Come March next year, Guyana will become the newest and perhaps one of the most envied members of the oil producers industry. Taking Guyana to this new feat will be the Liza Destiny, the nation’s first Floating Production Storage and Offloading (FPSO) vessel which will be hooked up for oil production in the Liza Field following clearance from customs.

The Liza field is expected to start producing up to 120,000 gross barrels of oil per day. This news agency understands that the FPSO will also provide living quarters and associated utilities for approximately 140 personnel. For safety reasons, ExxonMobil has noted that the FPSO will have a two nautical mile exclusion zone to avoid interactions with unauthorised vessels. It will also be spread moored in a water depth of 1,525 meters and will be able to store a total of 1.6 million barrels of crude oil.

It should be noted that the Liza Destiny will be the first of several to be deployed in Guyana’s waters. According to Hess and Exxon, the 13 discoveries on the Stabroek Block have increased the potential for five FPSOs. The second FPSO will be for Liza Phase Two while the third has been confirmed for the Payara field.

The Guyana Standard was informed by the Environmental Protection Agency (EPA) that the Liza Destiny FPSO was designed to separate the recovered reservoir fluids of Liza One into its oil, water, and gas phases. The oil will be treated to remove impurities (e.g., sulfate and other salts) and then sent to storage tanks in the hull.

The water from the reservoir (referred to as produced water) will be treated to remove hydrocarbons and will then be discharged to the sea.

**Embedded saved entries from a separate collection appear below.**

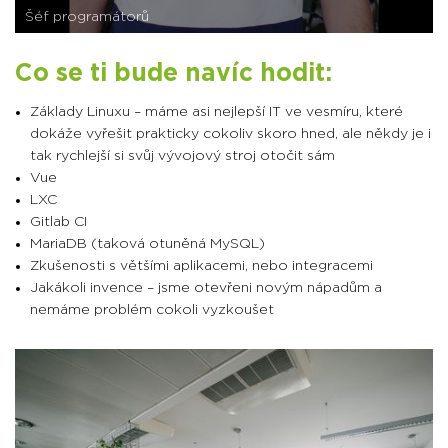
Šéf programátorů
Co se ti bude navíc hodit:
Základy Linuxu – máme asi nejlepší IT ve vesmíru, které
dokáže vyřešit prakticky cokoliv skoro hned, ale někdy je i
tak rychlejší si svůj vývojový stroj otočit sám
Vue
LXC
Gitlab CI
MariaDB (taková otuněná MySQL)
Zkušenosti s většími aplikacemi, nebo integracemi
Jakákoli invence – jsme otevřeni novým nápadům a
nemáme problém cokoli vyzkoušet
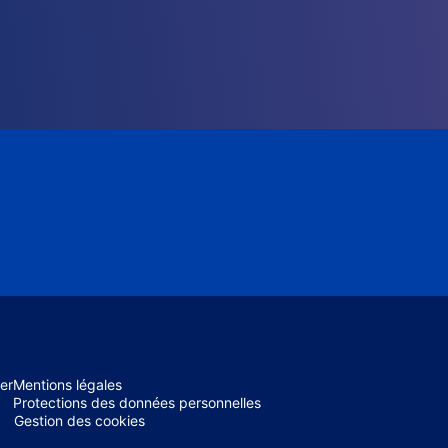
er
Mentions légales
Protections des données personnelles
Gestion des cookies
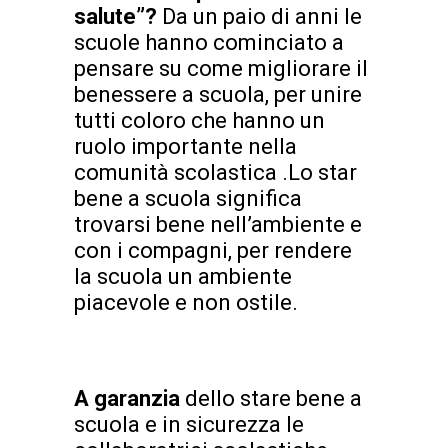
salute”?
Da un paio di anni le
scuole hanno cominciato a
pensare su come migliorare il
benessere a scuola, per unire
tutti coloro che hanno un
ruolo importante nella
comunità scolastica .Lo star
bene a scuola significa
trovarsi bene nell’ambiente e
con i compagni, per rendere
la scuola un ambiente
piacevole e non ostile.
A garanzia
dello stare bene a
scuola e in sicurezza le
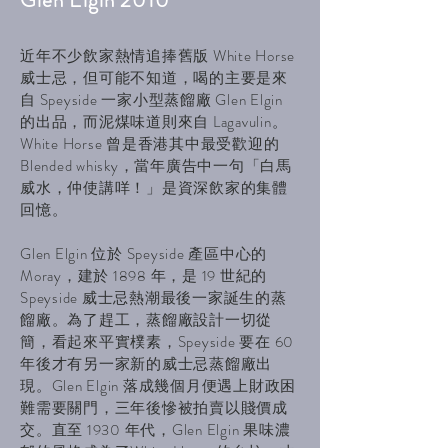
Glen Elgin 2010
近年不少飲家熱情追捧舊版 White Horse
威士忌，但可能不知道，喝的主要是來
自 Speyside 一家小型蒸餾廠 Glen Elgin
的出品，而泥煤味道則來自 Lagavulin。
White Horse 曾是香港其中最受歡迎的
Blended whisky，當年廣告中一句「白馬
威水，仲使講咩！」是資深飲家的集體
回憶。
Glen Elgin 位於 Speyside 產區中心的
Moray，建於 1898 年，是 19 世紀的
Speyside 威士忌熱潮最後一家誕生的蒸
餾廠。為了趕工，蒸餾廠設計一切從
簡，看起來平實樸素，Speyside 要在 60
年後才有另一家新的威士忌蒸餾廠出
現。Glen Elgin 落成幾個月便遇上財政困
難需要關門，三年後慘被拍賣以賤價成
交。直至 1930 年代，Glen Elgin 果味濃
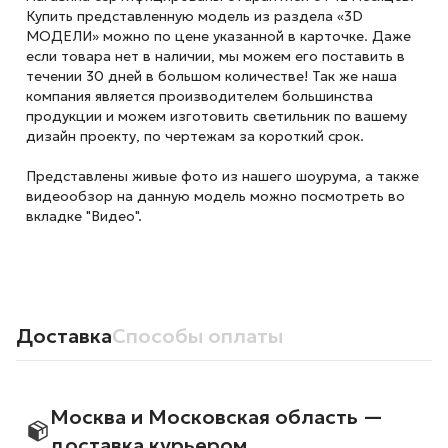
Купить представленную модель из раздела «3D
МОДЕЛИ» можно по цене указанной в карточке. Даже
если товара нет в наличии, мы можем его поставить в
течении 30 дней в большом количестве! Так же наша
компания является производителем большинства
продукции и можем изготовить светильник по вашему
дизайн проекту, по чертежам за короткий срок.
Представлены живые фото из нашего шоурума, а также
видеообзор на данную модель можно посмотреть во
вкладке "Видео".
Доставка
Способы оплаты
Москва и Московская область —
доставка курьером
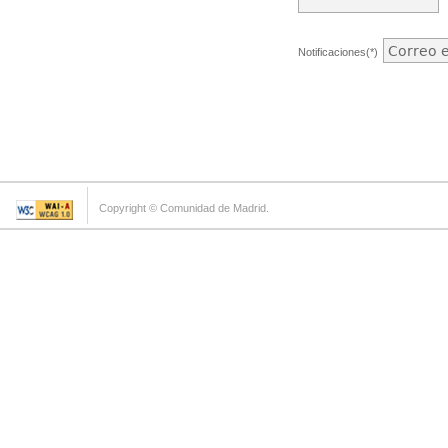
Notificaciones(*)
Copyright © Comunidad de Madrid.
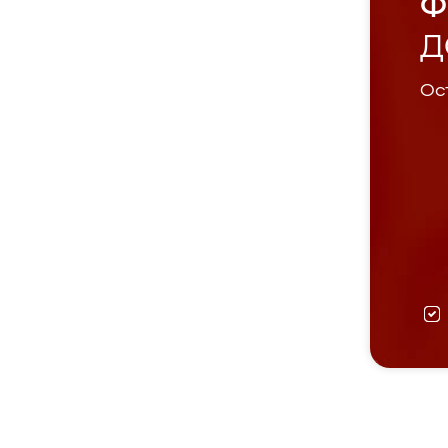
Ф
Д
Ост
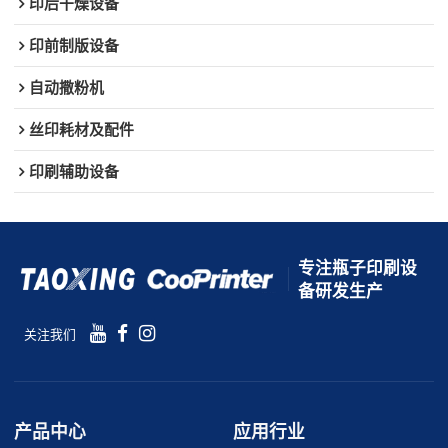
印后干燥设备
印前制版设备
自动撒粉机
丝印耗材及配件
印刷辅助设备
专注瓶子印刷设
备研发生产
关注我们
产品中心
应用行业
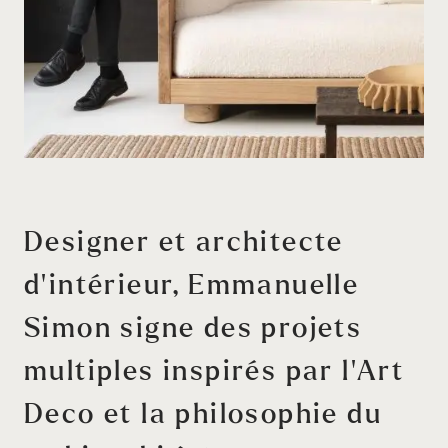
Designer et architecte
d’intérieur, Emmanuelle
Simon signe des projets
multiples inspirés par l’Art
Deco et la philosophie du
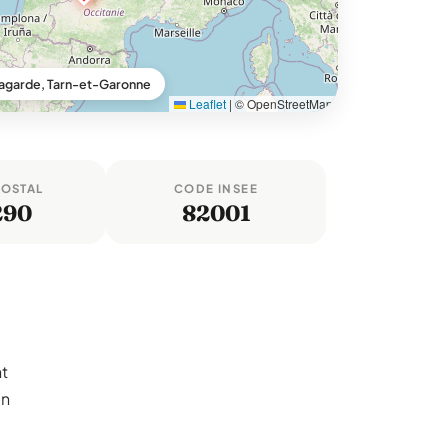
Lagarde, Tarn-et-Garonne
Leaflet
|
© OpenStreetMap
POSTAL
CODE INSEE
290
82001
nt
un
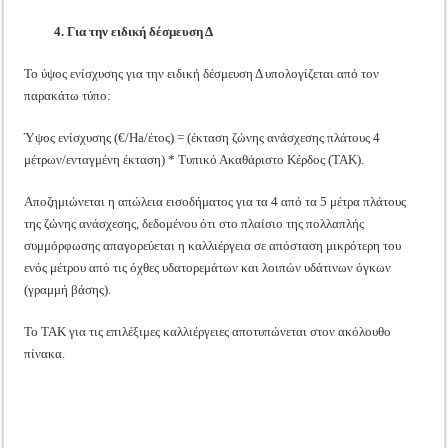
4. Για την ειδική δέσμευση Δ
Το ύψος ενίσχυσης για την ειδική δέσμευση Δ υπολογίζεται από τον
παρακάτω τύπο:
Ύψος ενίσχυσης (€/Ha/έτος) = (έκταση ζώνης ανάσχεσης πλάτους 4
μέτρων/ενταγμένη έκταση) * Τυπικό Ακαθάριστο Κέρδος (ΤΑΚ).
Αποζημιώνεται η απώλεια εισοδήματος για τα 4 από τα 5 μέτρα πλάτους
της ζώνης ανάσχεσης, δεδομένου ότι στο πλαίσιο της πολλαπλής
συμμόρφωσης απαγορεύεται η καλλιέργεια σε απόσταση μικρότερη του
ενός μέτρου από τις όχθες υδατορεμάτων και λοιπών υδάτινων όγκων
(γραμμή βάσης).
Το ΤΑΚ για τις επιλέξιμες καλλιέργειες αποτυπώνεται στον ακόλουθο
πίνακα.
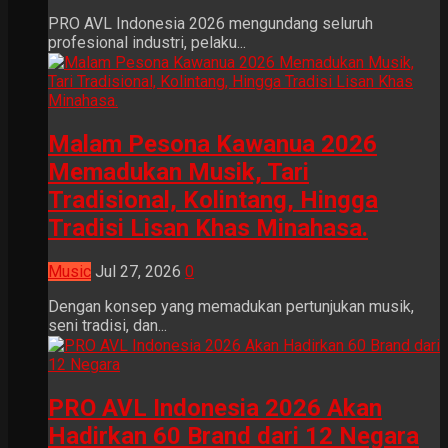
PRO AVL Indonesia 2026 mengundang seluruh
profesional industri, pelaku...
Malam Pesona Kawanua 2026
Memadukan Musik, Tari
Tradisional, Kolintang, Hingga
Tradisi Lisan Khas Minahasa.
Music
Jul 27, 2026
0
Dengan konsep yang memadukan pertunjukan musik,
seni tradisi, dan...
PRO AVL Indonesia 2026 Akan
Hadirkan 60 Brand dari 12 Negara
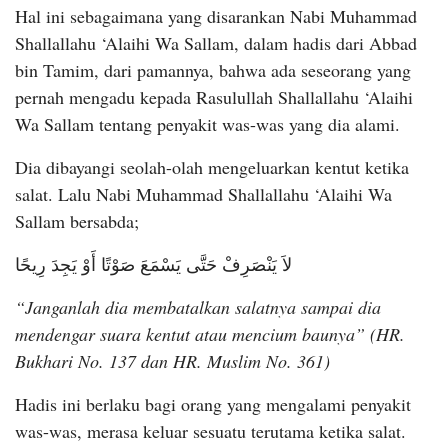
Hal ini sebagaimana yang disarankan Nabi Muhammad
Shallallahu ‘Alaihi Wa Sallam, dalam hadis dari Abbad
bin Tamim, dari pamannya, bahwa ada seseorang yang
pernah mengadu kepada Rasulullah Shallallahu ‘Alaihi
Wa Sallam tentang penyakit was-was yang dia alami.
Dia dibayangi seolah-olah mengeluarkan kentut ketika
salat. Lalu Nabi Muhammad Shallallahu ‘Alaihi Wa
Sallam bersabda;
لاَ يَنْصَرِفْ حَتَّى يَسْمَعَ صَوْتًا أَوْ يَجِدَ رِيحًا
“Janganlah dia membatalkan salatnya sampai dia
mendengar suara kentut atau mencium baunya” (HR.
Bukhari No. 137 dan HR. Muslim No. 361)
Hadis ini berlaku bagi orang yang mengalami penyakit
was-was, merasa keluar sesuatu terutama ketika salat.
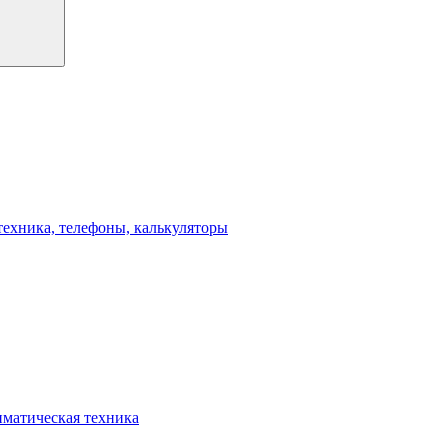
техника, телефоны, калькуляторы
иматическая техника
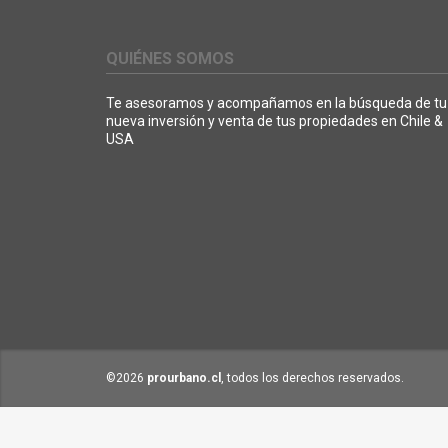
QUIÉNES SOMOS
Te asesoramos y acompañamos en la búsqueda de tu
nueva inversión y venta de tus propiedades en Chile &
USA
©2026
prourbano.cl
, todos los derechos reservados.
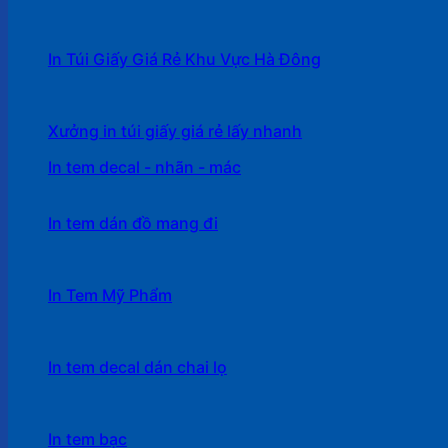
In Túi Giấy Giá Rẻ Khu Vực Hà Đông
Xưởng in túi giấy giá rẻ lấy nhanh
In tem decal - nhãn - mác
In tem dán đồ mang đi
In Tem Mỹ Phẩm
In tem decal dán chai lọ
In tem bạc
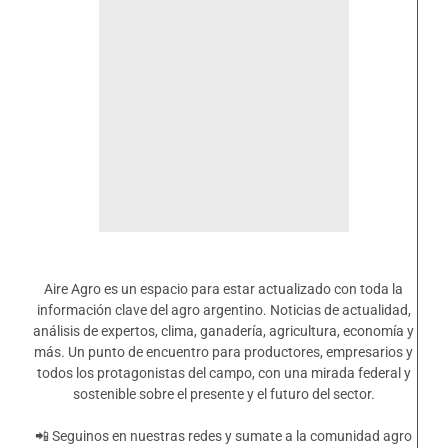
Aire Agro es un espacio para estar actualizado con toda la
información clave del agro argentino. Noticias de actualidad,
análisis de expertos, clima, ganadería, agricultura, economía y
más. Un punto de encuentro para productores, empresarios y
todos los protagonistas del campo, con una mirada federal y
sostenible sobre el presente y el futuro del sector.
📲 Seguinos en nuestras redes y sumate a la comunidad agro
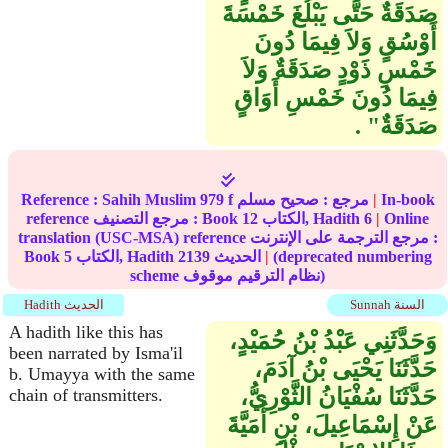
صَدَقَةٌ حَتَّى يَبْلُغَ خَمْسَةَ
أَوْسُقٍ وَلاَ فِيمَا دُونَ
خَمْسِ ذَوْدٍ صَدَقَةٌ وَلاَ
فِيمَا دُونَ خَمْسِ أَوَاقٍ
صَدَقَةٌ‏"‏ ‏.‏
In-book
|
مرجع :
صحيح مسلم
979 f
Sahih Muslim
Reference :
Online
|
6
الكتاب, Hadith
12
reference مرجع التصنيف : Book
translation (USC-MSA) reference مرجع الترجمة على الإنترنت :
(deprecated numbering
|
الحديث
2139
الكتاب, Hadith
5
Book
scheme نظام الترقيم موقوف)
Sunnah السنة
Hadith الحديث
A hadith like this has
وَحَدَّثَنِي عَبْدُ بْنُ حُمَيْدٍ،
been narrated by Isma'il
حَدَّثَنَا يَحْيَى بْنُ آدَمَ،
b. Umayya with the same
حَدَّثَنَا سُفْيَانُ الثَّوْرِيُّ،
chain of transmitters.
عَنْ إِسْمَاعِيلَ، بْنِ أُمَيَّةَ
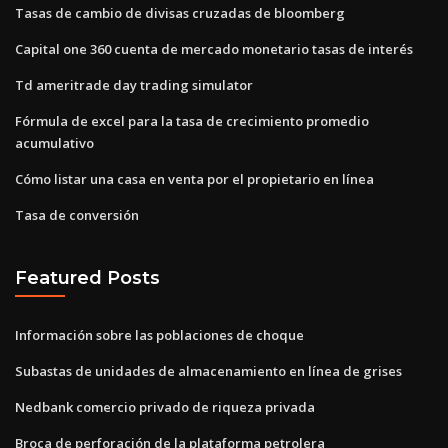
Tasas de cambio de divisas cruzadas de bloomberg
Capital one 360 ​​cuenta de mercado monetario tasas de interés
Td ameritrade day trading simulator
Fórmula de excel para la tasa de crecimiento promedio
acumulativo
Cómo listar una casa en venta por el propietario en línea
Tasa de conversión
Featured Posts
Información sobre las poblaciones de choque
Subastas de unidades de almacenamiento en línea de grises
Nedbank comercio privado de riqueza privada
Broca de perforación de la plataforma petrolera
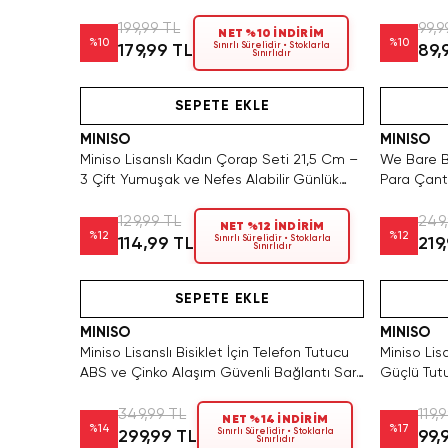
199,99 TL
99,9
NET %10 İNDİRİM
%
10
%
10
Sınırlı Sürelidir • Stoklarla
179,99 TL
89,
Sınırlıdır
Yalnızca 2 Adet Kaldı. Tükenmeden Satın Al
Hızlı Teslimat
Hızlı Teslimat
SEPETE EKLE
MINISO
MINISO
Miniso Lisanslı Kadın Çorap Seti 21,5 Cm –
We Bare Be
3 Çift Yumuşak ve Nefes Alabilir Günlük
Para Çant
Çorap
129,99 TL
249
NET %12 İNDİRİM
%
12
%
12
Sınırlı Sürelidir • Stoklarla
114,99 TL
219
Sınırlıdır
Yalnızca 2 Adet Kaldı. Tükenmeden Satın Al
SEPETE EKLE
MINISO
MINISO
Miniso Lisanslı Bisiklet İçin Telefon Tutucu
Miniso Lis
ABS ve Çinko Alaşım Güvenli Bağlantı Sarı
Güçlü Tutu
8,5 cm
349,99 TL
119,
NET %14 İNDİRİM
%
14
%
17
Sınırlı Sürelidir • Stoklarla
299,99 TL
99,
Sınırlıdır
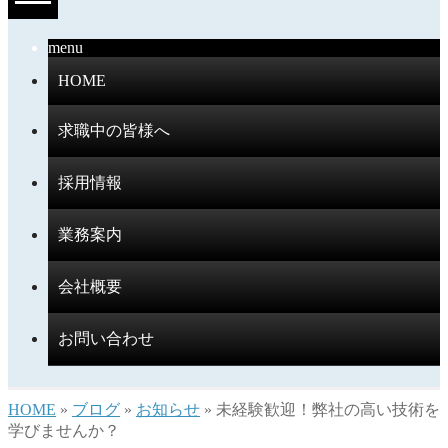
menu
HOME
求職中の皆様へ
採用情報
業務案内
会社概要
お問い合わせ
HOME
»
ブログ
»
お知らせ
» 未経験歓迎！弊社の高い技術を
学びませんか？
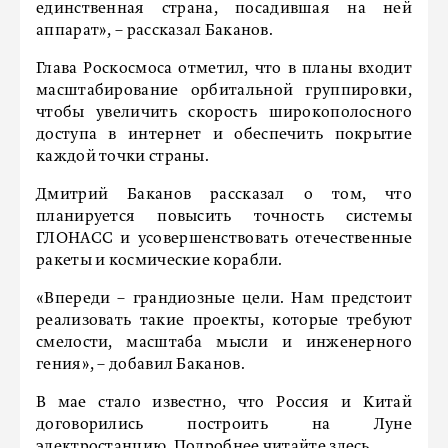
единственная страна, посадившая на ней
аппарат», – рассказал Баканов.
Глава Роскосмоса отметил, что в планы входит
масштабирование орбитальной группировки,
чтобы увеличить скорость широкополосного
доступа в интернет и обеспечить покрытие
каждой точки страны.
Дмитрий Баканов рассказал о том, что
планируется повысить точность системы
ГЛОНАСС и усовершенствовать отечественные
ракеты и космические корабли.
«Впереди – грандиозные цели. Нам предстоит
реализовать такие проекты, которые требуют
смелости, масштаба мысли и инженерного
гения», – добавил Баканов.
В мае стало известно, что Россия и Китай
договорились построить на Луне
электростанцию. Подробнее
читайте здесь.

The FPSO will dehydrate, compress, and re-inject the produced natural gas into the Liza reservoir, although some of the gas will be used as fuel on the FPSO, and some gas may be occasionally flared on a non-routine, temporary basis.

In addition to this, the FPSO will also have the capacity to treat (by filtration, deaeration, and sulfate removal) seawater for injection into the reservoir to maintain reservoir pressure (and offset the withdrawal of reservoir fluids) to enhance oil production.

The EPA also explained that the FPSO will offload produced crude oil to conventional oil tankers on a regular basis. The tanker, under the guidance of a Mooring Master, will manoeuvre to within approximately 120 m (390 feet) of the FPSO and hold position with the aid of up to three tugboats. Crude oil will be pumped from the FPSO storage tanks to an offloading tanker using a floating hose at a rate of approximately one million barrels of oil in about 28 hours.